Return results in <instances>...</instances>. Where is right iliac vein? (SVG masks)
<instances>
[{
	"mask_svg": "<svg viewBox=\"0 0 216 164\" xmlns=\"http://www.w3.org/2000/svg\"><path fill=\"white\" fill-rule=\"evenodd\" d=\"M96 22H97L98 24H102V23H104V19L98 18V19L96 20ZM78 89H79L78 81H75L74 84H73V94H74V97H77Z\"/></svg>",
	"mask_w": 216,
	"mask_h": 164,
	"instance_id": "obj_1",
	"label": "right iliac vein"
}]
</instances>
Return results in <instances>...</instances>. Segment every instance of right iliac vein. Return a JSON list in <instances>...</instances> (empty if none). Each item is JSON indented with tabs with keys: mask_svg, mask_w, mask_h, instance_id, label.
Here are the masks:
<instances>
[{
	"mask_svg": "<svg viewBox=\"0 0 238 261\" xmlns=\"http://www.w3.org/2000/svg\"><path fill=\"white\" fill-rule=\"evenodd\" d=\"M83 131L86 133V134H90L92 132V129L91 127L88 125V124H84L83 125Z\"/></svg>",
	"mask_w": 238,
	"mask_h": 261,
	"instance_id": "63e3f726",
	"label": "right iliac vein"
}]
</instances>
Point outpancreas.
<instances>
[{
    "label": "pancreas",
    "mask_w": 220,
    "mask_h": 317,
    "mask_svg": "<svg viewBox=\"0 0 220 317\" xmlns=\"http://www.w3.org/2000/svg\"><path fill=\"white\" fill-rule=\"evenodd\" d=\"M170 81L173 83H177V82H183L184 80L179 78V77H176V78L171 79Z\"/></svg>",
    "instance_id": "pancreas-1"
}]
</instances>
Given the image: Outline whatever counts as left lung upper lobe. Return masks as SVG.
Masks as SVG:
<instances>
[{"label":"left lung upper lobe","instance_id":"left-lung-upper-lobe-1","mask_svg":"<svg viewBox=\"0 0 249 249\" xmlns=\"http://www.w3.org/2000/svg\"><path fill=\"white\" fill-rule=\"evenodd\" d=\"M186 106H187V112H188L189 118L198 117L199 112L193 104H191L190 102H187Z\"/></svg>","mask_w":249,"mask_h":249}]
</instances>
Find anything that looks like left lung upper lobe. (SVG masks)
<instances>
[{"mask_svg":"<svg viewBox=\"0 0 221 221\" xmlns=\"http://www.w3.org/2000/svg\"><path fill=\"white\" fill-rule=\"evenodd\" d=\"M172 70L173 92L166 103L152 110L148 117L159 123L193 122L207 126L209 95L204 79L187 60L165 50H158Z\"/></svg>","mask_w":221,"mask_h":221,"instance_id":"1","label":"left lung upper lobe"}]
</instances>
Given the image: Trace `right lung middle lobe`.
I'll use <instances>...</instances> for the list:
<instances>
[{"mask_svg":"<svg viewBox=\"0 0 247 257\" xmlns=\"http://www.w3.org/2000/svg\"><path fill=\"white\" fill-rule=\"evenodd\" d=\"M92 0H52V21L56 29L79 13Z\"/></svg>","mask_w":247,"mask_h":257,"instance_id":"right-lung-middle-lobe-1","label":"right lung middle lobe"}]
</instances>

[Your objective] Find the line that contains "Point outpancreas." in the listing above. Retype it and every line after it up to the last, exactly, and nothing else.

[Written answer]
Point outpancreas.
<instances>
[{
    "label": "pancreas",
    "mask_w": 220,
    "mask_h": 317,
    "mask_svg": "<svg viewBox=\"0 0 220 317\" xmlns=\"http://www.w3.org/2000/svg\"><path fill=\"white\" fill-rule=\"evenodd\" d=\"M170 81L173 83H177V82H183L184 80L179 78V77H176V78L171 79Z\"/></svg>",
    "instance_id": "pancreas-1"
}]
</instances>
Given the image: Outline whatever counts as left lung upper lobe. Return masks as SVG.
Masks as SVG:
<instances>
[{"label":"left lung upper lobe","instance_id":"left-lung-upper-lobe-1","mask_svg":"<svg viewBox=\"0 0 249 249\" xmlns=\"http://www.w3.org/2000/svg\"><path fill=\"white\" fill-rule=\"evenodd\" d=\"M186 106H187V112H188L189 118L198 117L199 112L193 104H191L190 102H187Z\"/></svg>","mask_w":249,"mask_h":249}]
</instances>
Find anything that looks like left lung upper lobe. (SVG masks)
<instances>
[{"mask_svg":"<svg viewBox=\"0 0 221 221\" xmlns=\"http://www.w3.org/2000/svg\"><path fill=\"white\" fill-rule=\"evenodd\" d=\"M172 70L173 92L166 103L152 110L148 117L159 123L193 122L207 126L209 95L204 79L187 60L165 50H158Z\"/></svg>","mask_w":221,"mask_h":221,"instance_id":"1","label":"left lung upper lobe"}]
</instances>
Given the image: Trace `right lung middle lobe`.
I'll use <instances>...</instances> for the list:
<instances>
[{"mask_svg":"<svg viewBox=\"0 0 247 257\" xmlns=\"http://www.w3.org/2000/svg\"><path fill=\"white\" fill-rule=\"evenodd\" d=\"M92 0H52V21L56 29L79 13Z\"/></svg>","mask_w":247,"mask_h":257,"instance_id":"right-lung-middle-lobe-1","label":"right lung middle lobe"}]
</instances>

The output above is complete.